Depending on the current loading status, which can be the unloading–reloading or virgin loading, an incremental secant shear modulus \({\tilde{G}}_{\mathrm{s}}\) is derived from Eq. 21. This modulus is used later on to compute the elastic trial state but also the plastic corrector. The algorithmic treatment of stiffness barotropy is discussed in Sect. 4.1. It should be emphasized that these two aspects are not clearly explained in [5, 6].

3.2 HS-Brick formulation

The main aim of the reported work is to develop a new small strain formulation without the overshooting which may substitute the procedure based on the strain history tensor \(\mathbf{H}\) in the HSS model. However, we want to keep the set of HSS material constants and the basic assumptions of this model. These are hypoelastic stress dependency of the actual tangent shear modulus \(G_{\mathrm{t}}\) based on the power law (e.g. Eq. 20) and parallel incorporation of the strain degradation of reference small strain shear modulus \(G_0^{\mathrm{ref}}\) according to Eq. 21. We decided to employ the concept of nested circular yield surfaces by Mróz [29]. Since it is convenient to keep the control of small strain stiffness within the strain space, we have followed the original version of nested yield surfaces in strain space proposed by Simpson [38, 39] in his Brick model. This model is described by the analogy of a man pulling the finite number of bricks on strings. Initially strings of different lengths are slack. When man moves monotonically in a given direction strings become taut one by one pulling the following bricks. The man’s movement represents strain, and the strings lengths are radii of circular yield surfaces in the strain space. Every time the next brick starts to be pulled by man, the reference stiffness is degraded in the stepwise fashion. Hence, the S-shaped curve is not reproduced as continuous. When the loading direction in strain space changes loosing the strings, the high initial stiffness is regained. Different versions of the Brick model are reported in the literature giving satisfactory results in various FE computations, e.g. [9, 11, 14, 23, 25, 40, 43]. The original Brick model [38] has been developed in plane strain for which volumetric strain and shear strain are appropriate axes—the sides of the room where the described pulling process takes place. In the 3D extension of the original Brick model [25], these axes were replaced with volumetric strain axis and five shear strain axes. Additionally, the pulling process of a given brick is enhanced by the so-called plastic strain reduction which provides volumetric strain hardening by repositioning the bricks [14].

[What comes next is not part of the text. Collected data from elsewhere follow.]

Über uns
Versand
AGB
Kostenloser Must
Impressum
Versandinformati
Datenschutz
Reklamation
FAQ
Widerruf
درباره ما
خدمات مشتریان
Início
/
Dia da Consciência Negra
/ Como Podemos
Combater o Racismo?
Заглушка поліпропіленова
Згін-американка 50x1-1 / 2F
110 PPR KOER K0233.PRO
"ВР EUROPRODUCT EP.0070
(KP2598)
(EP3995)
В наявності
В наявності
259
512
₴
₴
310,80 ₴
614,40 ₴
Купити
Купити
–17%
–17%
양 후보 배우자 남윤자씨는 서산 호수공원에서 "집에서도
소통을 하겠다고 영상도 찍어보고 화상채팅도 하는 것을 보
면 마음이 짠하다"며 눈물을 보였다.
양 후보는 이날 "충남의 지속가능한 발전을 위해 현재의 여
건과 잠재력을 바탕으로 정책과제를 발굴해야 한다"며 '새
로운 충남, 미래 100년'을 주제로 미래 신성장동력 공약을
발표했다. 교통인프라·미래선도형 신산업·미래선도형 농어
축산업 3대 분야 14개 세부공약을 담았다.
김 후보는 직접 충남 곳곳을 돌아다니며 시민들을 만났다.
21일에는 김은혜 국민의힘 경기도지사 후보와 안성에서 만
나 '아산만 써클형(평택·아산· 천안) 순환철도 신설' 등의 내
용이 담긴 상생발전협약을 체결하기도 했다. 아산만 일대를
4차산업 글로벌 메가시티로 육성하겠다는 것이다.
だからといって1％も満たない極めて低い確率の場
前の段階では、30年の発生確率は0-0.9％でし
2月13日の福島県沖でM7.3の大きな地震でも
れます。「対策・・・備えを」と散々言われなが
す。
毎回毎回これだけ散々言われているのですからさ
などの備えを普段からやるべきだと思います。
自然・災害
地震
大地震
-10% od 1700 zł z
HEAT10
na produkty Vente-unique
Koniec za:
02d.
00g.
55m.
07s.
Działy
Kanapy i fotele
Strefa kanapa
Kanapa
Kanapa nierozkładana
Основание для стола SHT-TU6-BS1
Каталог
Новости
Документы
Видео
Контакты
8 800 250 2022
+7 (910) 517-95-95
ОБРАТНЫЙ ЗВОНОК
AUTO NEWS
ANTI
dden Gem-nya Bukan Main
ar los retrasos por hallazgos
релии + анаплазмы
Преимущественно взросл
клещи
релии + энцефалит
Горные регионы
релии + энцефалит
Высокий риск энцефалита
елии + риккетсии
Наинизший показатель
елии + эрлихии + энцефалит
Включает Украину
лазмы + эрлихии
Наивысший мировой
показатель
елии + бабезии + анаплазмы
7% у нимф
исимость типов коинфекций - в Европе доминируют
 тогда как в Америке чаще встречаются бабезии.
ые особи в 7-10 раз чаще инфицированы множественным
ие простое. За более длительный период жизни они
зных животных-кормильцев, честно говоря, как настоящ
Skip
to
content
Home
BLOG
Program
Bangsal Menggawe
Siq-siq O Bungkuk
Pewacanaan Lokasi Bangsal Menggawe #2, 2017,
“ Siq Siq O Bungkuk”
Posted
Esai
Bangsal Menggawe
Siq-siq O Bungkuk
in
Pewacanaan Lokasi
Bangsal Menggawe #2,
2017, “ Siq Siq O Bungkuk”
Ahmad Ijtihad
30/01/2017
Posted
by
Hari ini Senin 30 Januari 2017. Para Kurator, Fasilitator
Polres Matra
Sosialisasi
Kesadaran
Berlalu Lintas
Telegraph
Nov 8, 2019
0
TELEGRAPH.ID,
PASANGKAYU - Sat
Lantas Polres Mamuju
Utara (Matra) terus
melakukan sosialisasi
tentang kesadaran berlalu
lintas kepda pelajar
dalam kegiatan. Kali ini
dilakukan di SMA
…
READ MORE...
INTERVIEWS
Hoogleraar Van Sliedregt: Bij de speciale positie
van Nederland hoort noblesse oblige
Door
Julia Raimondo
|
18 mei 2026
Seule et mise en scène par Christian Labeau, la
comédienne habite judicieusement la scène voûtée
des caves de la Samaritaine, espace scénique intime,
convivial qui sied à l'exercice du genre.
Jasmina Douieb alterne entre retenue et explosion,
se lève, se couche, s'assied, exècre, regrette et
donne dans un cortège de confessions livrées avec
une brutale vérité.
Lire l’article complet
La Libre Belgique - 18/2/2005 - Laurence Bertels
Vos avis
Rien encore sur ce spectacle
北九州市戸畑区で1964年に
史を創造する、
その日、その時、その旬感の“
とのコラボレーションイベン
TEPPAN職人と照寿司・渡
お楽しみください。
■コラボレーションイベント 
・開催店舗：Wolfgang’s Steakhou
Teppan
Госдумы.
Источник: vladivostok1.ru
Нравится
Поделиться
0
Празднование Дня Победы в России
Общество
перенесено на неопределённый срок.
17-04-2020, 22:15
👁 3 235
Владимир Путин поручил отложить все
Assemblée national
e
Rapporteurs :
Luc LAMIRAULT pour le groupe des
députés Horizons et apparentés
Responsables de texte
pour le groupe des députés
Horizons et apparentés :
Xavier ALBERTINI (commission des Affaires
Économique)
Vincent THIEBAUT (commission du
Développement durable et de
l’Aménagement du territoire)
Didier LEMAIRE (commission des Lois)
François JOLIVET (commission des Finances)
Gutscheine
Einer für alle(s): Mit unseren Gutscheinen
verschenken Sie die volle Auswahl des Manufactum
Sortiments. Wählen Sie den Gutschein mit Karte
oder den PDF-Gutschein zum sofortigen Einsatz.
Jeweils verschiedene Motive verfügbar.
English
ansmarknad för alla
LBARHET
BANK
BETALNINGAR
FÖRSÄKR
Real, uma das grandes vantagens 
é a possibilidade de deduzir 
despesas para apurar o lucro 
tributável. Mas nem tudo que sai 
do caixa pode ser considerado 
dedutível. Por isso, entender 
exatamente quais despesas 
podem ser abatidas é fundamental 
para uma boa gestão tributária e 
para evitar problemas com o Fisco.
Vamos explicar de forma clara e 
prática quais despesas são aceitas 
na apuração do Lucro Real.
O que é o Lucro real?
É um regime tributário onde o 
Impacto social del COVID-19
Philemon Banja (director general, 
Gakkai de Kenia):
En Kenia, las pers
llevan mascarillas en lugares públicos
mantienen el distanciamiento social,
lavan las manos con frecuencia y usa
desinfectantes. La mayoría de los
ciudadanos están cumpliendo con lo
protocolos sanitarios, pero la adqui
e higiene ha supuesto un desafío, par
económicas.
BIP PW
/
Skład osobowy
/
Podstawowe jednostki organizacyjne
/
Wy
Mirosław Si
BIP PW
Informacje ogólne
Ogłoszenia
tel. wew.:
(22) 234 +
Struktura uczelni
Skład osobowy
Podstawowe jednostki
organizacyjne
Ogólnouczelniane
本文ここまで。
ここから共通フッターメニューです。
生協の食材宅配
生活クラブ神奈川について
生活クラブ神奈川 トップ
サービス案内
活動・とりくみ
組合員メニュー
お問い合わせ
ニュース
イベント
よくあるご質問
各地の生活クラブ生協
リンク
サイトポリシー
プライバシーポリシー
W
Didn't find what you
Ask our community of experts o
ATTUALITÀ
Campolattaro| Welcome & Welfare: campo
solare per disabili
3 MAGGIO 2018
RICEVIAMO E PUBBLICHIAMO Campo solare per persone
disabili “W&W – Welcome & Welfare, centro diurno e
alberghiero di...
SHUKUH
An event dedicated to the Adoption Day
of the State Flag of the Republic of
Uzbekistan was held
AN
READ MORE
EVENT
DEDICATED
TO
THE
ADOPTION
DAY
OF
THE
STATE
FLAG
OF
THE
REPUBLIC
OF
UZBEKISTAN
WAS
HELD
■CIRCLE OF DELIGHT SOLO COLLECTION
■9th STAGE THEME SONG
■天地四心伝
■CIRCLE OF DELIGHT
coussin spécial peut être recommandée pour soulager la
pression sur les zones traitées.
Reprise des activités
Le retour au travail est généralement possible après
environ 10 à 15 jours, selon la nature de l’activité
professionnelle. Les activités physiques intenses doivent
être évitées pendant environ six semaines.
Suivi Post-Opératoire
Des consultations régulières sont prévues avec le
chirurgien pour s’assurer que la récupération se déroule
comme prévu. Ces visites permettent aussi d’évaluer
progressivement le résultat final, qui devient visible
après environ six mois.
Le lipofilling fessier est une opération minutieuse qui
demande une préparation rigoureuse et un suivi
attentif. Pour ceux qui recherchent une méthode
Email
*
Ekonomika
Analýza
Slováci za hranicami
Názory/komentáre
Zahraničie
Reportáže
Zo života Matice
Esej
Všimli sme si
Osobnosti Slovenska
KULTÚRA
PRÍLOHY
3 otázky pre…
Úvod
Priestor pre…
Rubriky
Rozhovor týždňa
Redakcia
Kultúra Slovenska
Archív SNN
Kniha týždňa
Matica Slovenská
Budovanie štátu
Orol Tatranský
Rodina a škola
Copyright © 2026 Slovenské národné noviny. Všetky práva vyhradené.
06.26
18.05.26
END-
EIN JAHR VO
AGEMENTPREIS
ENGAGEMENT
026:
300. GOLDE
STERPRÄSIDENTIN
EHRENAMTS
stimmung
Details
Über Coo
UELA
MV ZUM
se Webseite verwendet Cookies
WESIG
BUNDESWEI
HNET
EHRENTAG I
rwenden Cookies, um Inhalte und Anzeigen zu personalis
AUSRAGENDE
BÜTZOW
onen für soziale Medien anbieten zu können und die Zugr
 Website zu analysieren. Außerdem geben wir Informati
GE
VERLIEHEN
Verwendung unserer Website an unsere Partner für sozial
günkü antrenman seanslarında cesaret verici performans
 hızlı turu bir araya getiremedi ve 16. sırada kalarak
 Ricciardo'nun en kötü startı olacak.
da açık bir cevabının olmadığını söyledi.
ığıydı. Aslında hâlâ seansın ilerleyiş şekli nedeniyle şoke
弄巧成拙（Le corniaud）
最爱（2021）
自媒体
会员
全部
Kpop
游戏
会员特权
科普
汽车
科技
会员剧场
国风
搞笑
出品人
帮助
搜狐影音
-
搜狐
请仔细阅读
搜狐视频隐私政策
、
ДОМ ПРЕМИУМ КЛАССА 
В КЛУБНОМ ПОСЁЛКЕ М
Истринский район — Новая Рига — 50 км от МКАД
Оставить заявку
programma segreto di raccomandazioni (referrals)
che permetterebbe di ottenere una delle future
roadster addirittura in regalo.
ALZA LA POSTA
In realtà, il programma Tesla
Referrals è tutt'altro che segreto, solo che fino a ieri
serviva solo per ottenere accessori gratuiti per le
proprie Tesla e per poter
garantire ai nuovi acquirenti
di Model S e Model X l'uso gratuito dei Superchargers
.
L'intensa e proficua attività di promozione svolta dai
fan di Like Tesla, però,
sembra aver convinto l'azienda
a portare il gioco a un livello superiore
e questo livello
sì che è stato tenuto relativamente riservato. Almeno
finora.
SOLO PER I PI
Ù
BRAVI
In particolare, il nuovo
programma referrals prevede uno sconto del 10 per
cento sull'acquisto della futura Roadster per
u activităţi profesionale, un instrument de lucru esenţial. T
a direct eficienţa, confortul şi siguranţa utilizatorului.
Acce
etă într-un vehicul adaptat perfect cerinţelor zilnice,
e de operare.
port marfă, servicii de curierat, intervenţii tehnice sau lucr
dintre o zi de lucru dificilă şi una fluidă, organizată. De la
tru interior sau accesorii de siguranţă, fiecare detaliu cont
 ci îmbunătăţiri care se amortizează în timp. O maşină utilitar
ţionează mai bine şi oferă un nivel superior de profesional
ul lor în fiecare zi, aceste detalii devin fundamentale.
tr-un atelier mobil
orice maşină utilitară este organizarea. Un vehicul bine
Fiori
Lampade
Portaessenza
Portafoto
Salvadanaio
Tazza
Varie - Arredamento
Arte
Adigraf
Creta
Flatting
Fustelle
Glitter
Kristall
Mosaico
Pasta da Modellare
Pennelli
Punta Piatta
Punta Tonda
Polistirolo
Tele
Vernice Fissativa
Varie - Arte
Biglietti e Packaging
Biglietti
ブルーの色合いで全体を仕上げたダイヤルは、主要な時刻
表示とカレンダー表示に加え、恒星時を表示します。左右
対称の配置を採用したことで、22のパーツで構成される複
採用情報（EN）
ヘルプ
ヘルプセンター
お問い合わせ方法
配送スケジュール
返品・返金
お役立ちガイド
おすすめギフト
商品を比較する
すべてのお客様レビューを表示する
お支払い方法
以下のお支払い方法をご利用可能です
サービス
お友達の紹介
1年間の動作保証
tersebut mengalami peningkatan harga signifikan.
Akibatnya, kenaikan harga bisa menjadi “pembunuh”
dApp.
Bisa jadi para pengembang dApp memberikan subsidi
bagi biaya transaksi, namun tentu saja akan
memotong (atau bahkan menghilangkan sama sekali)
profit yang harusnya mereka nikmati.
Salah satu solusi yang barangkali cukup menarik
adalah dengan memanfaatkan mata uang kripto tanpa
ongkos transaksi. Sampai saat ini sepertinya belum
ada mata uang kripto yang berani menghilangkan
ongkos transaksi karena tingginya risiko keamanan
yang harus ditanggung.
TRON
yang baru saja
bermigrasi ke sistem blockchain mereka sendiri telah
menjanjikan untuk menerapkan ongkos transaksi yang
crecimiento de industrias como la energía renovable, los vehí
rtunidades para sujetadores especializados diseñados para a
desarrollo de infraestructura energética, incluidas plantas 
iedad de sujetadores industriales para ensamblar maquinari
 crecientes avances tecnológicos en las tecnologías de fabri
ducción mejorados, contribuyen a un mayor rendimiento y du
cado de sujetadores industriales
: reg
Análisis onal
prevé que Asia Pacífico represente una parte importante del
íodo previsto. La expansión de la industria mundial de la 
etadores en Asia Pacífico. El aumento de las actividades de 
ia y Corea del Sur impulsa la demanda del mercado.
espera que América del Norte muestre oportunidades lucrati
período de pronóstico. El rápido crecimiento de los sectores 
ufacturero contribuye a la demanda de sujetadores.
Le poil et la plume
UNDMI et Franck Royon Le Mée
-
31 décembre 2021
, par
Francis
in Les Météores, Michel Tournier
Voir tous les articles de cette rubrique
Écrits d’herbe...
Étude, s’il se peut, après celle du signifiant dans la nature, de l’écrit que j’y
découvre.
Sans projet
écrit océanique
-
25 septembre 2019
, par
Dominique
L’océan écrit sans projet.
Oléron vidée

In our version of Brick model, we place the pulling process within the general six-dimensional strain space. However, the relative strain distances between the man and the b-th brick are measured by the shear strain invariant \(\gamma ^b\) of the strain distance. In such a way, the pulling process is projected on the deviatoric plane in strain space. This is shown for various loading situations in Fig. 3. The obtained strain degradation accords with that assumed in the HSS model. The only difference is the fact that continuous S-shaped curve from the HSS model is substituted by the stepwise model presented in Fig. 4.

Fig. 3
figure 3

Controlling of the small strain stiffness and loading history in the HS-Brick model: a possible initial situation when all strings are slack and no strain history is recorded—the bricks placement may reflect the deposition history; however, in calculations all bricks are located at \({\varvec{\varepsilon }}=0\); b begin of the \(G_{\mathrm{t}}^{\mathrm{ref}}\) degradation when the first brick is pulled; c maximum degradation of the actual \(G_{\mathrm{t}}^{\mathrm{ref}}\) down to \(G_{\mathrm{ur}}^{\mathrm{ref}}\), all strings are taut pulling the bricks; d sharp loading reversal and regain of the high shear stiffness, all strings are slack

Fig. 4
figure 4

The stepwise model of S-shaped curve applied in the proposed HS-Brick model. Shear strain invariant \(\gamma\) is used as a measure of strain distance between the man and bricks. \(N_b=10\) bricks are employed with equal stiffness proportions (\(\Delta \omega _G^b=\text{ const }\))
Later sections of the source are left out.